About this task
The line containing "Look at this image. Detect" opens the span to copy, and the last line of the records below closes it. Write out that span exactly.

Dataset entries
_ _ _ _ _ _ _
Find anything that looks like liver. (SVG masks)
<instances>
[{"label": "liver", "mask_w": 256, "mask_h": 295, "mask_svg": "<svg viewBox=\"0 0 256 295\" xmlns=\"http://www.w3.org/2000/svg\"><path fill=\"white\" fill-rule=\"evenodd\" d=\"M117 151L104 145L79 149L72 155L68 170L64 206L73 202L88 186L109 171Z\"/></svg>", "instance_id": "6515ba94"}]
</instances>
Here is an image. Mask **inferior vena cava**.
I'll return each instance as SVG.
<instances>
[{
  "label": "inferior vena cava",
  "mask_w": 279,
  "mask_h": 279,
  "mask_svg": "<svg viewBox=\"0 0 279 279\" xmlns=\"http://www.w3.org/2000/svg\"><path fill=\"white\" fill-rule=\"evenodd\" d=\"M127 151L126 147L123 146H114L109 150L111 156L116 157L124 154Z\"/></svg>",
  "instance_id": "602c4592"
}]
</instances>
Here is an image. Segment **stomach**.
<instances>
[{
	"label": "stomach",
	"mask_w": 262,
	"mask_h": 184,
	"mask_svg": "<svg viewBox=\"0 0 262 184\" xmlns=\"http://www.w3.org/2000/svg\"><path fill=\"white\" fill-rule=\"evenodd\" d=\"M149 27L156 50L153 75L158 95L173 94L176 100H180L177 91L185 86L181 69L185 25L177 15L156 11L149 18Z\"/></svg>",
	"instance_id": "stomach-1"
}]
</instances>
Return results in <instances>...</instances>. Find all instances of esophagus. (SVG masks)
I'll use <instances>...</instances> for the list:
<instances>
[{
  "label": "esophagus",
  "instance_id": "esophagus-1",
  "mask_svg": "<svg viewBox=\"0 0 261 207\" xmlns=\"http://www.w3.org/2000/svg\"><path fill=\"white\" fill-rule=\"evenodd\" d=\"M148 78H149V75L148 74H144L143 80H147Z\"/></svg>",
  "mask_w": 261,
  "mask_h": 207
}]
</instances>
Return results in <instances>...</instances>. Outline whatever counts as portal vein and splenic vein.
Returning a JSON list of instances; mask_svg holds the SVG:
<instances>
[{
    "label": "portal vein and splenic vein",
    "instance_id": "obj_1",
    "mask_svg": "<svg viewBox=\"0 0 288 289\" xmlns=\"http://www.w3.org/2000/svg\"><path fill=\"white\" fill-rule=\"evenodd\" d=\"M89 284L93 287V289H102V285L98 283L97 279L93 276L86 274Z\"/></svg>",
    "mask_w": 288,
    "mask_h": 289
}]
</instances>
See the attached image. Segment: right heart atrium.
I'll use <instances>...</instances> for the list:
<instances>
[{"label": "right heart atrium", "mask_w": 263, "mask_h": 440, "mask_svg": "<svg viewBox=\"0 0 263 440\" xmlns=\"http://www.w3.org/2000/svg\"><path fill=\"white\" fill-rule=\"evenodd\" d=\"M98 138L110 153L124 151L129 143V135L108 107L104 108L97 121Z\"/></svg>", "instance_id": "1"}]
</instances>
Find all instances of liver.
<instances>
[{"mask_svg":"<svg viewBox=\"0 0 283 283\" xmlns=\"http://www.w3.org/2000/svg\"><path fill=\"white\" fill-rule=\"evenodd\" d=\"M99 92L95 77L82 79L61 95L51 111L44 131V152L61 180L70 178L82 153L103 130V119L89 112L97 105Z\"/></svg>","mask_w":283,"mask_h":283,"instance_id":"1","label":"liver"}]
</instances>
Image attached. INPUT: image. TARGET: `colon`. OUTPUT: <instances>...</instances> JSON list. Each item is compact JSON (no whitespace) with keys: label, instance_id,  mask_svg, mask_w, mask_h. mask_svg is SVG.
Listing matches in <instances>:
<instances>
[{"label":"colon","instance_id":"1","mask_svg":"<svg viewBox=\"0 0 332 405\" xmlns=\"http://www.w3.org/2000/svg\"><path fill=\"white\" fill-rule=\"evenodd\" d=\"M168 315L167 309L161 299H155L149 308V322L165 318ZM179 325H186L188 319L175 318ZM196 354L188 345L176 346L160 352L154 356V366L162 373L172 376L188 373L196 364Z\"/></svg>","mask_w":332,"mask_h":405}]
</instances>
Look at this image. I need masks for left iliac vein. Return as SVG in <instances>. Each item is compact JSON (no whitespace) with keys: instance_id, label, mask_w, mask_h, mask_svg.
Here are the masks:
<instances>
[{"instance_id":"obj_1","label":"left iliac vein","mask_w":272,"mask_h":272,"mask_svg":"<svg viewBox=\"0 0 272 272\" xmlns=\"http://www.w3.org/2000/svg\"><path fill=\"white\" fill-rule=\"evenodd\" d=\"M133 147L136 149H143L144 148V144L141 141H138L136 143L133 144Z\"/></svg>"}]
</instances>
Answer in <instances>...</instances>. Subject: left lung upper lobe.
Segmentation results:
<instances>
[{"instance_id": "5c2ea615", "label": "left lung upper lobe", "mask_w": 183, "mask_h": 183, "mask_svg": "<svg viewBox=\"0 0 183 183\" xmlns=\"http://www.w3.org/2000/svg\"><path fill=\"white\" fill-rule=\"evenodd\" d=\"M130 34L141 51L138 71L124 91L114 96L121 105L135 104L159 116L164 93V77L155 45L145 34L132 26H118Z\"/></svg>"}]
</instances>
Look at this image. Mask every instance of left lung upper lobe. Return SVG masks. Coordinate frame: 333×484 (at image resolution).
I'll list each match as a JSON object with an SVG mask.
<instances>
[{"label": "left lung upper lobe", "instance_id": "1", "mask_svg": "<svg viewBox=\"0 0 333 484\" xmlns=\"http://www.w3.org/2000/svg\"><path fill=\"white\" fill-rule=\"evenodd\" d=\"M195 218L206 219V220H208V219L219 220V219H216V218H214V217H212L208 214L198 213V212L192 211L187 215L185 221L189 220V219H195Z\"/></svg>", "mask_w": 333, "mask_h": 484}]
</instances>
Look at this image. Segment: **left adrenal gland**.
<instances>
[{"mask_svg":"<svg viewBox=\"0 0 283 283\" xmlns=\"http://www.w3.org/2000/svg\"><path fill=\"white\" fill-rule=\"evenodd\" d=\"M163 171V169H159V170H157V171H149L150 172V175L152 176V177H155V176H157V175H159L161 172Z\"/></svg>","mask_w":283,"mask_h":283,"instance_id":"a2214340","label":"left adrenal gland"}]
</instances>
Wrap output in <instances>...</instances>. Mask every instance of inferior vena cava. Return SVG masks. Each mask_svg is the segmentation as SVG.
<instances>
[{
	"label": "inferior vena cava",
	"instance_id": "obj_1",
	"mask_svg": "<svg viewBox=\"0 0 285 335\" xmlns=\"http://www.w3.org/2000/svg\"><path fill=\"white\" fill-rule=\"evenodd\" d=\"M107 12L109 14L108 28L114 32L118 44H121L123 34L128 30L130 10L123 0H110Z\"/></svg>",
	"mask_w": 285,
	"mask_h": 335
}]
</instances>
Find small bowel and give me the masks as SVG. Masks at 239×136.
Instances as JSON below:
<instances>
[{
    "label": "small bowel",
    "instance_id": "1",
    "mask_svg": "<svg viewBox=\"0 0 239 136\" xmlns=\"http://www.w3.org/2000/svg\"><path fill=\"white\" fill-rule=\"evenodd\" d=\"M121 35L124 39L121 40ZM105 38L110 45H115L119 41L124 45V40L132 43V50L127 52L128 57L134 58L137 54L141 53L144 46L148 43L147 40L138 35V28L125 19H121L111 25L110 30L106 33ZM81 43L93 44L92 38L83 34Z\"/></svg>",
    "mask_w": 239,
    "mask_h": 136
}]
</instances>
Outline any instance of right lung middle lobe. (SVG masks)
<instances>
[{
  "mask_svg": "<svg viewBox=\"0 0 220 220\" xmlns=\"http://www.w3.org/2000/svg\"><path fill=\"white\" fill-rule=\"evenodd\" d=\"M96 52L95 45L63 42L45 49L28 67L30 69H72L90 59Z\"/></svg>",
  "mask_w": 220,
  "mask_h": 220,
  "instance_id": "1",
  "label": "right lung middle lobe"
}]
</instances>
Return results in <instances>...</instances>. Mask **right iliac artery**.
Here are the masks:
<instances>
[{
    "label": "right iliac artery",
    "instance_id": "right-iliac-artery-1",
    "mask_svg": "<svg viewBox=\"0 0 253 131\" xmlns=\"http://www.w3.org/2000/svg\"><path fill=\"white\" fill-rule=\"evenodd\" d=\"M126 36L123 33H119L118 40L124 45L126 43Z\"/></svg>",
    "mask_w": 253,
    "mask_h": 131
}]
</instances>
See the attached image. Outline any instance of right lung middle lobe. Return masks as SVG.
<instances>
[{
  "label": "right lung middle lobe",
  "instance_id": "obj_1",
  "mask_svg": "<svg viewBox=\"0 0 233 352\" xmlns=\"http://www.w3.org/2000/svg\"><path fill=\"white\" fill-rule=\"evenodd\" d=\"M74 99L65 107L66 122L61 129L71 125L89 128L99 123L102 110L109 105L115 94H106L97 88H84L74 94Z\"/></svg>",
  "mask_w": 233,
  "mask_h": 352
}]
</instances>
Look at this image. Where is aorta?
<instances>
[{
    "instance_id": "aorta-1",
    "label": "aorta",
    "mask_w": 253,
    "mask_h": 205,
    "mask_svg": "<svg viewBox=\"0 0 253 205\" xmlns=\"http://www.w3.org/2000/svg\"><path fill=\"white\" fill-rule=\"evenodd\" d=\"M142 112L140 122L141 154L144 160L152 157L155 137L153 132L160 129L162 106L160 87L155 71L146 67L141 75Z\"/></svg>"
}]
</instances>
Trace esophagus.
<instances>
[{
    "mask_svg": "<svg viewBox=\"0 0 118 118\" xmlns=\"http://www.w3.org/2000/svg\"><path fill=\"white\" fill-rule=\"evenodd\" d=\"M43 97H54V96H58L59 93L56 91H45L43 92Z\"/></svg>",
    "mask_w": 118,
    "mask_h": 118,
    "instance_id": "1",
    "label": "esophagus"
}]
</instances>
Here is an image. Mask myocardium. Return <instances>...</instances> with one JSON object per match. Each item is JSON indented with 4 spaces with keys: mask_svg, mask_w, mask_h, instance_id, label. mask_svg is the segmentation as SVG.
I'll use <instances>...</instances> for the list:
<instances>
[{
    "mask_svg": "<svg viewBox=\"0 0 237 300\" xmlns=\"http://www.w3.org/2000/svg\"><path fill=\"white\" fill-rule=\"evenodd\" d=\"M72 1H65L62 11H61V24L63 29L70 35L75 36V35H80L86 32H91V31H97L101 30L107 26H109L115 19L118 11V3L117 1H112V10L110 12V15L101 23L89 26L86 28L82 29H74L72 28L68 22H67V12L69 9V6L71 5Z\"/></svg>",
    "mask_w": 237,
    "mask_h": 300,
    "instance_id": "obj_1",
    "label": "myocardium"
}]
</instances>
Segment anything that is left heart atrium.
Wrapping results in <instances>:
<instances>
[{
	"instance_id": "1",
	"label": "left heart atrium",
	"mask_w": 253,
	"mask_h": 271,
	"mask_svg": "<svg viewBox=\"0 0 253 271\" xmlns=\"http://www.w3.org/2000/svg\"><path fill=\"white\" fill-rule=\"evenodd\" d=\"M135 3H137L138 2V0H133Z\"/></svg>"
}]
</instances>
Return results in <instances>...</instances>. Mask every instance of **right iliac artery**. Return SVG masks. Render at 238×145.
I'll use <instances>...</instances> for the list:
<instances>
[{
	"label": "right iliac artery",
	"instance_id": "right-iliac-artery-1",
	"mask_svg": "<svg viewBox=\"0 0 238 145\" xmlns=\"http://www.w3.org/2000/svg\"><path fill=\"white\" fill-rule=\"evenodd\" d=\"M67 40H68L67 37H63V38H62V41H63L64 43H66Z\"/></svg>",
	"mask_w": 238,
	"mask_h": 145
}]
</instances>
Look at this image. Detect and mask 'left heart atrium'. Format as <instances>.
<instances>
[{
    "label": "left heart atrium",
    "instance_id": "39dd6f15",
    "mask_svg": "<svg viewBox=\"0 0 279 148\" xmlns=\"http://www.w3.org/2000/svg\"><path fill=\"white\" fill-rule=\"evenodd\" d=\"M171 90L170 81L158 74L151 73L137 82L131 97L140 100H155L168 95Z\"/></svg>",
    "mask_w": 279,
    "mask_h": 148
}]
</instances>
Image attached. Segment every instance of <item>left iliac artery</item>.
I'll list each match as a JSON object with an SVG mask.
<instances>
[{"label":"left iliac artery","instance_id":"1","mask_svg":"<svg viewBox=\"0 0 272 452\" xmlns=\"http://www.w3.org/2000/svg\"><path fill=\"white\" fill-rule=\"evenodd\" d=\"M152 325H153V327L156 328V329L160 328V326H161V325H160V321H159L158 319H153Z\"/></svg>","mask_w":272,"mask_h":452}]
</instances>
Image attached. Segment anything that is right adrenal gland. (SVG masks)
_ _ _ _ _ _ _
Answer box
Look at this image. Detect and mask 'left heart atrium'. Format as <instances>.
<instances>
[{
    "label": "left heart atrium",
    "instance_id": "39dd6f15",
    "mask_svg": "<svg viewBox=\"0 0 279 148\" xmlns=\"http://www.w3.org/2000/svg\"><path fill=\"white\" fill-rule=\"evenodd\" d=\"M171 90L170 81L158 74L151 73L137 82L131 97L140 100H155L168 95Z\"/></svg>",
    "mask_w": 279,
    "mask_h": 148
}]
</instances>
Image attached. Segment every instance of <item>left iliac artery</item>.
I'll list each match as a JSON object with an SVG mask.
<instances>
[{"label":"left iliac artery","instance_id":"1","mask_svg":"<svg viewBox=\"0 0 272 452\" xmlns=\"http://www.w3.org/2000/svg\"><path fill=\"white\" fill-rule=\"evenodd\" d=\"M152 325H153V327L156 328V329L160 328V326H161V325H160V321H159L158 319H153Z\"/></svg>","mask_w":272,"mask_h":452}]
</instances>
Image attached. Segment anything that is right adrenal gland. (SVG masks)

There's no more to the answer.